The townspeople from neighbouring small towns and other country folk used to come from miles about, Sundays, to watch us swim and exercise. The women wore men’s bathing suits, the men wore just trunks. I wore only a gee-string, till Barton called me aside and informed me, that, although he didn’t mind it, others objected. I donned trunks, then, like the rest of the men....
Behind board lean-tos,—one for the men, the other for the women,—we dressed and undressed....
One Sunday afternoon a Russian Jewess slipped off her clothes, in an innocent and inoffensive manner, just as if it was quite the thing,—standing up in plain view of everybody. There went up a great shout of spontaneous astonishment from both banks of the lake where the on-lookers sat. But the shout did not disturb the rather pretty, dark anarchist. Leisurely she stepped into her onepiece bathing suit.
* * * * *
Barton was a strange, strong-minded, ignorant man. Hardly able to compose a sentence in correct English, he employed educated, but unresourceful assistants who furnished the good grammar, while he supplied the initiative and original ideas, and increased the influence and circulation of his magazine. Also he lived strenuously up to the doctrines he taught; fasting, for instance.
Soon after I reached “Perfection City” he launched on his two weeks’ annual fast. Up in the big house where he lived, in the next town of Andersonville (he himself would have been gladder of a mere shack or tent like the rest of us—but his wife negated any such idea) Mrs. Barton used to taunt and insult him by putting out the best food under his nose, during this time.
Mrs. Barton was a terror. She was ever inviting to her house that kind of people who know somebody “worth while” or are related to somebody who, in their turn, are, perhaps, related to—somebody else!...
In their presence she would patronise Barton by calling him “Stevie!” in her drawling, patronising manner....
When the woman came in among the tents and shacks of our “city” she would, in speaking with any of us, imply all sorts of mean, insinuating things about her reformer-husband....
Barton, they said, met her while on one of his lecture tours....

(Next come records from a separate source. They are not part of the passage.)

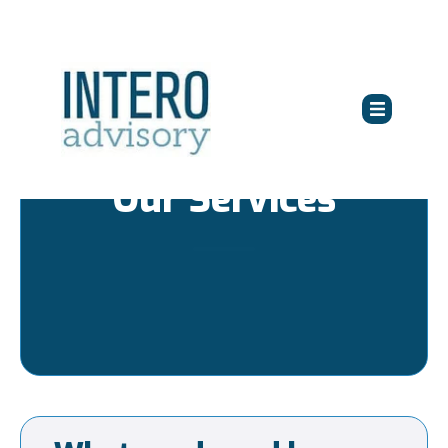
Our Services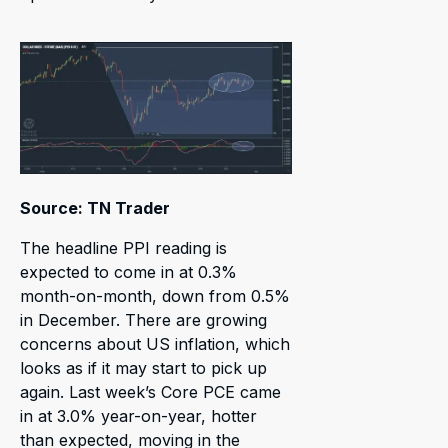
Source: TN Trader
The headline PPI reading is
expected to come in at 0.3%
month-on-month, down from 0.5%
in December. There are growing
concerns about US inflation, which
looks as if it may start to pick up
again. Last week’s Core PCE came
in at 3.0% year-on-year, hotter
than expected, moving in the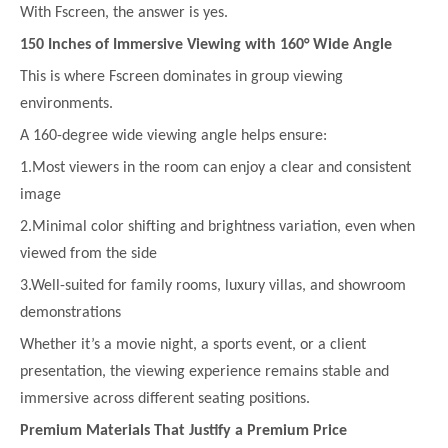
With Fscreen, the answer is yes.
150 Inches of Immersive Viewing with 160° Wide Angle
This is where Fscreen dominates in group viewing
environments.
A 160-degree wide viewing angle helps ensure:
1.Most viewers in the room can enjoy a clear and consistent
image
2.Minimal color shifting and brightness variation, even when
viewed from the side
3.Well-suited for family rooms, luxury villas, and showroom
demonstrations
Whether it’s a movie night, a sports event, or a client
presentation, the viewing experience remains stable and
immersive across different seating positions.
Premium Materials That Justify a Premium Price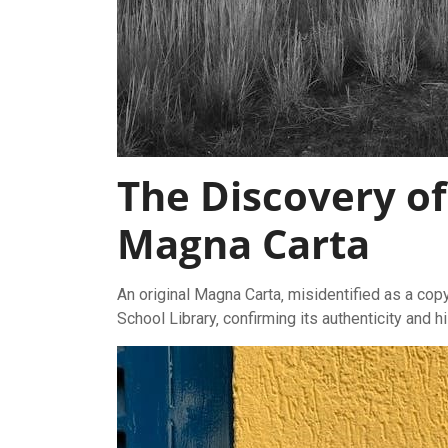
The Discovery of
Magna Carta
An original Magna Carta‚ misidentified as a co
School Library‚ confirming its authenticity and hi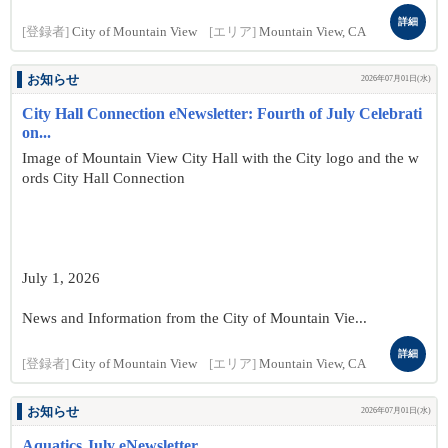
詳細
[登録者]
City of Mountain View
[エリア]
Mountain View, CA
お知らせ
2026年07月01日(水)
City Hall Connection eNewsletter: Fourth of July Celebrati
on...
Image of Mountain View City Hall with the City logo and the w
ords City Hall Connection
July 1, 2026
News and Information from the City of Mountain Vie...
詳細
[登録者]
City of Mountain View
[エリア]
Mountain View, CA
お知らせ
2026年07月01日(水)
Aquatics July eNewsletter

Their baby ... a little, red object like a boiled lobster ... the anonymous, undistinguished creatures all babies are at that time—the mother used to bring it in among us and coo and coo over it so ridiculously that we made her behaviour a joke among us.
* * * * *
Barton’s secretary was a beautiful, gentle, large-eyed girl ... wholly feminine ... soft-voiced ... as a reaction from the nagging of his wife, from her blatancy and utter lack of sympathy with any of his projects, he insensibly drifted into a relationship closer and closer, with this girl ... they used to take long walks into the pines together ... and be observed coming back slowly out of the sunset ... hand in hand ... to drop each other’s hands, when they considered that the observing line of vision had been reached.